I’ll bet all the up markets are where the mega landlords and ibuyers are scooping up properties. Where I am all the listings are up 100-200K over prices a year or two ago. It doesn’t make sense because nothing in the economy warrants it. The only time price doesn’t matter is when you are spending other people’s money.
yup, it’s war, Petunia.
New beer mug: “No single dot plot on a chart goes to heck in a straight line”
1) China economy dead cat bounce : since Jan 2020 ==> 480,000
(no typo mistake) Chinese co went BK.
2) Many of them are mom & pop, but many are important mfg in the supply chain.
3) US co will have a major problem if one or few of their suppliers
are among them, without redundancy.
4) China cannot blame themselves for transmitting Wuhan cv globally. So, they blame Trump.
5) US globalist can either reboot and rejuvenate China, or build a new supply chain in US, Mexico, Canada, India, S. Asia….
6) This systemic change will produce jobs in the inner cities and keep their communities busy.
7) Rejuvenated US will increase demand for infrastructure and energy.
8) Quebec hate the traitors of the south & the West, after losing Bombardier, but Alberta oil will benefit from US.
“5) US globalist can either reboot and rejuvenate China,
build a new supply chain in US, Mexico, Canada, India, S. Asia….
6) This systemic change will produce jobs in the inner cities and keep their communities busy.”
i see it TOO!
This article is a very interesting change to the RE perspective. Coupled with what was written the other day about the fear of elevator use in high rise offices and apartments during and after Covid, I’m not sure if suburban and rural RE won’t be more and more enticing going forward? My question, how will anyone actually sell a multi-story condo and relocate? Will people just walk away? And if folks do move out of cities, what does that mean for crowded public transit? Where will people work?
I think this is (as Nick K said) the beginning of the beginning. And it is only June. A sweltering summer, high unemployment, frustration, all fertilised by misinformation could lead to any situation going forward, especially if the infection rate rises with wishful openings.
Anyway, off to pour concrete for a few hours. regards and hang in there.
Funny you’re off to pour concrete, Mr Paolo. i see split things i can make no sense of and i want to enumerate the “visions” like Mr Engel. / but i see a split or underground (?) emerging not among my former “artists,” but probably from the folks who can pour concrete and the ones who work/live/play online.

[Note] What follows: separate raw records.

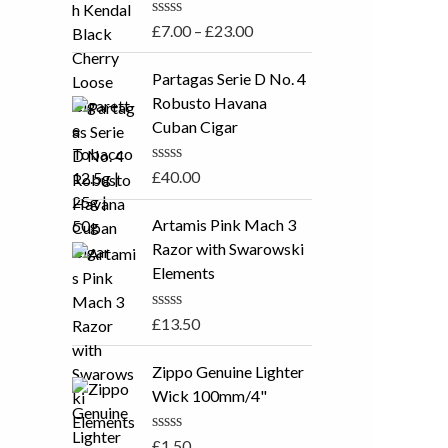
5
a
R
£
7.00
–
£
23.00
n
a
t
g
e
Partagas Serie D No. 4
e
d
Robusto Havana
0
:
o
Cuban Cigar
£
u
t
7
o
R
£
40.00
.
f
a
5
t
0
e
Artamis Pink Mach 3
0
d
Razor with Swarowski
0
t
o
Elements
h
u
t
r
o
R
£
13.50
o
f
a
5
u
t
e
Zippo Genuine Lighter
g
d
Wick 100mm/4"
h
0
o
£
u
R
£
1.50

with the death of small business (people who DO things), like me, they won’t be so quick to re-invest in above the line biz as the regulations are numerous and insane for little people.

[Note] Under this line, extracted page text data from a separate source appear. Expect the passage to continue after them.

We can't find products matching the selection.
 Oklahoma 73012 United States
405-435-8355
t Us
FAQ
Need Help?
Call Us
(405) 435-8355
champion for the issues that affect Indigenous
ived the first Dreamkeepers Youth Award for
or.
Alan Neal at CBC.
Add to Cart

i wonder if this is my irritation in no gyms for 5 mos. but if there was a private club gym clubhouse, we could use it. i got this idea of circumventing gym regs for a stripped down basic free weight (no electric/machine fluff) from buying drink tickets at events to fill in for buying the actual DRINK, and skirt liquor licenses. artists would do clubs on the low to get around regulations.
i started thinking supra legally creative private ideas like how gentlemen’s clubs were for gay people to be themselves.

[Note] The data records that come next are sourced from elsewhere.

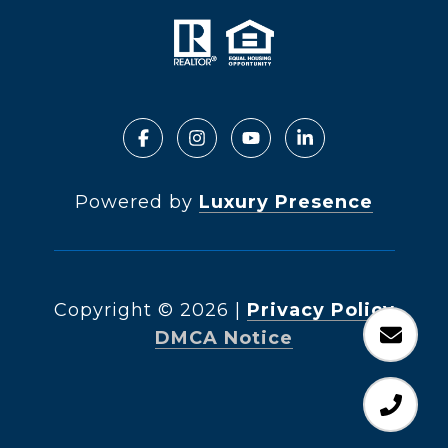
Powered by
Luxury Presence
Copyright ©
2026
|
Privacy Policy
DMCA Notice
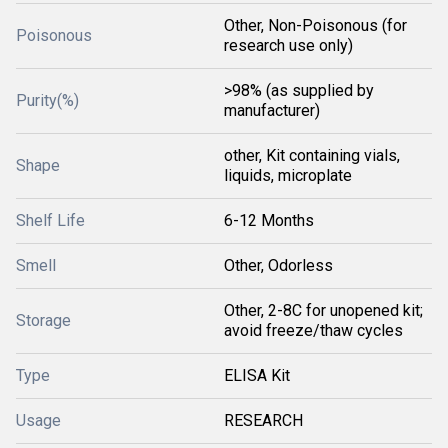
Other, Non-Poisonous (for
Poisonous
research use only)
>98% (as supplied by
Purity(%)
manufacturer)
other, Kit containing vials,
Shape
liquids, microplate
Shelf Life
6-12 Months
Smell
Other, Odorless
Other, 2-8C for unopened kit;
Storage
avoid freeze/thaw cycles
Type
ELISA Kit
Usage
RESEARCH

yeah, they got raided (shrug) but…
i hope think pray that a lot of pissed off entrepreneurial scrappers start over in a new landscape.
my optimism has also blossomed because this uprising needed to happen. this isn’t an earthquake or a meteor or some natural freak natural disaster. this is human made. we do this to ourselves. let this happen to ourselves.
and now this uprising is what i’ve lived my life for and i’m glad it’s all happening when i still can fight back.
i think this revolution will take years, though, because i see the elite/media will cling to its ways on the above and can’t divide us po’ folks –and that’s why i think there’s going to be something re-emerging on the low from the productive people who won’t wanna put everything into the system again.
i got chills in my arms and tears in my eyes when i saw all those angry white arms raised up in solidarity.
The Story is Over. / Time for New Story…
this is a very exciting time. yeah… probably mask wearing scared frightened safe space trigger warning circle social distancing-needing people will fly off to the suburbs and GOOD.
and sorry to you rural folks getting gentrified next.
i don’t know ANYTHING. this is me just babbling. no insight other than i was here almost a decade ago. i haven’t cut my wild hair in a decade, i make bread twice a week so James has fresh bread for his bacon sierra nevada cream cheese and lettuce sandwich with local olive oil and raw garlic with social distancing!
but i’m excited by all these new friends to play with.
this is what i saw the Wolf Meet being.
Power to the People you all. as the Panthers used to say here’s to all people power– yellow black white red brown.
this is exciting. let the stock market go up and be detached…
we’ve got people like PETUNIA on our side.
as i said: i see a future division like Old Religion/New Religion.
people who worry how things look vs. people who live in the real world.
this is a very exciting time!
You are a wonderful writer and artist, use what you have and do what you know. Chronicle this mess with your talents, in your own way.
In ancient times, the women would quietly embroider history into beautiful tapestries. They turned the bloodiest battles into something better. Make this mess into something better.
(PETUNIA, my reply to you got emotionally long so i’m going to repost fresh, below)
Not clear of the “recoveries” are due to pent up demand – i.e. in process sales completing due to relaxing of restrictions, as opposed to anything organic.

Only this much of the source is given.